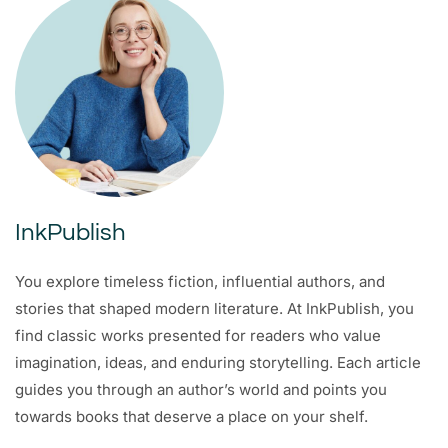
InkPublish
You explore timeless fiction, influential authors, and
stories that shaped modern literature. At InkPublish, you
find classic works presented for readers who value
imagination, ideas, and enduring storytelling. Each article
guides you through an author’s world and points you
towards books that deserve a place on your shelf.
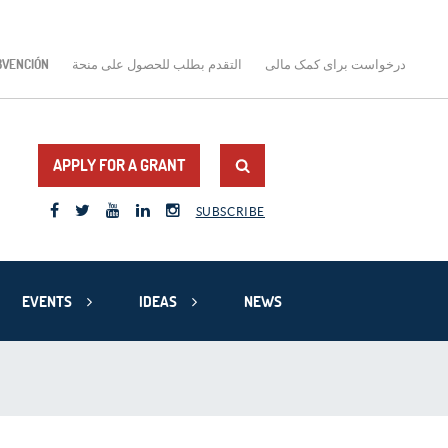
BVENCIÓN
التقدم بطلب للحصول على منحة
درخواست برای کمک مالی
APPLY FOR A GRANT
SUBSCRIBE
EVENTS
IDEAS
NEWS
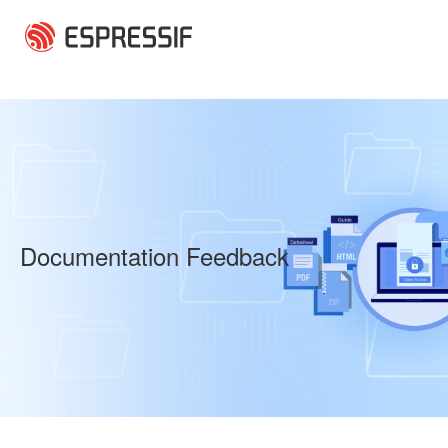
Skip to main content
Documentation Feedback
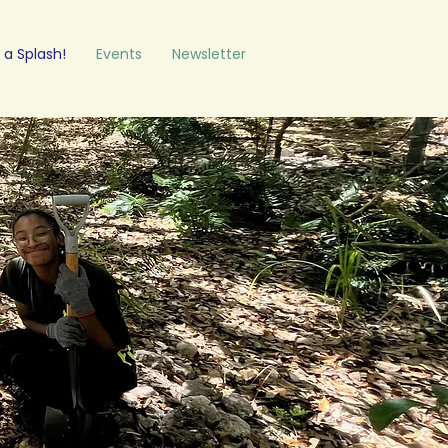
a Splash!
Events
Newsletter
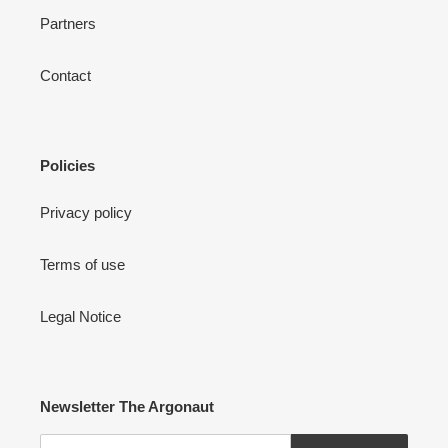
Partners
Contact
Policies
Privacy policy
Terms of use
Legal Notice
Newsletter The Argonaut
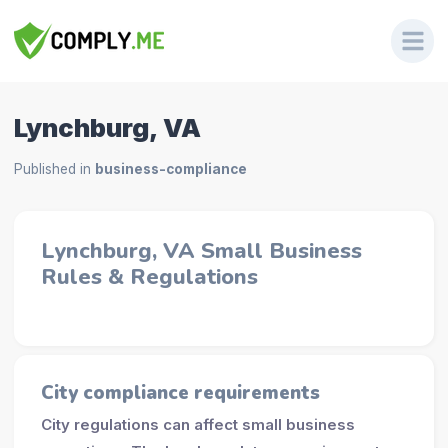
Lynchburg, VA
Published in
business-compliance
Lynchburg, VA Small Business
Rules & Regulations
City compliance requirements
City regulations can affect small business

...

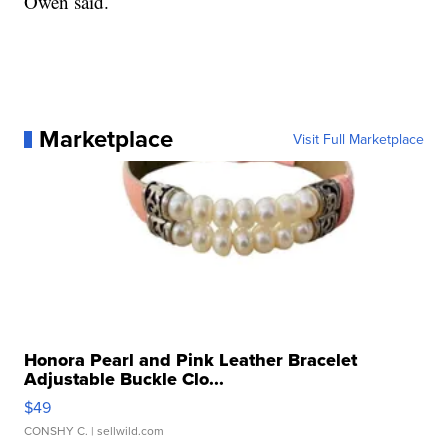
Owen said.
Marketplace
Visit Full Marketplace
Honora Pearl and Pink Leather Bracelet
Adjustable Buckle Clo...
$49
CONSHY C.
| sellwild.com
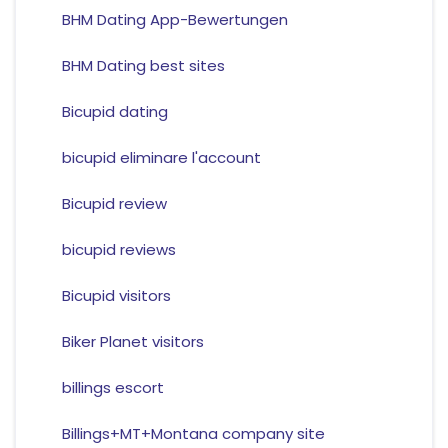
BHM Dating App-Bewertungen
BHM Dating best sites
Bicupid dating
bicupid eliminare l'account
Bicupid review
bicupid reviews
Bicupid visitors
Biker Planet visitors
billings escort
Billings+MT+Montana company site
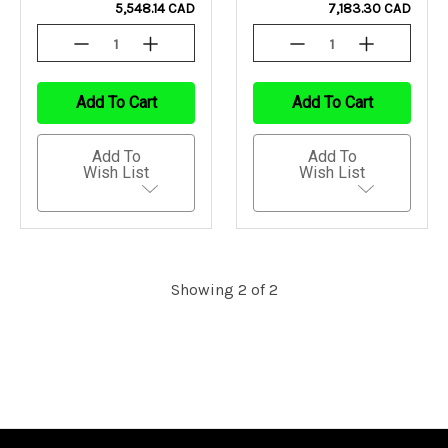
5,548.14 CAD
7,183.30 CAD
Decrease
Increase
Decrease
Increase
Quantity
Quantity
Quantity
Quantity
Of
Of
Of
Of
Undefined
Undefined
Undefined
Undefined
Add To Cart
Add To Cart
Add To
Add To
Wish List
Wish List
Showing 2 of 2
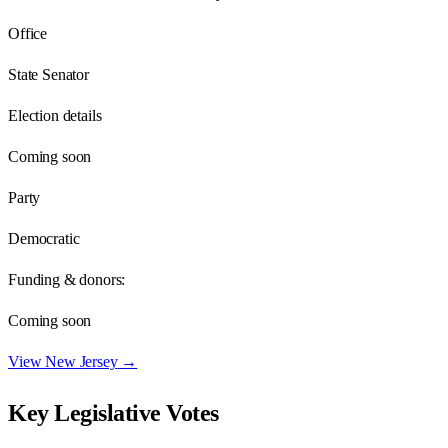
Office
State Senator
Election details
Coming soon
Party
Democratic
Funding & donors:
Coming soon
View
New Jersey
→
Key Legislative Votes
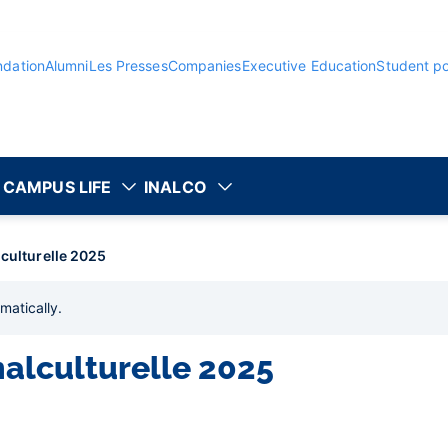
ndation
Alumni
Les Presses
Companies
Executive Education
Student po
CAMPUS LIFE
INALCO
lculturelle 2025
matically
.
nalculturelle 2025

#### Brief
Which lines of the records above hold the word "Newsletter"? Copy each one out.

#### Solution for this task
Newsletter
Newsletter The Argonaut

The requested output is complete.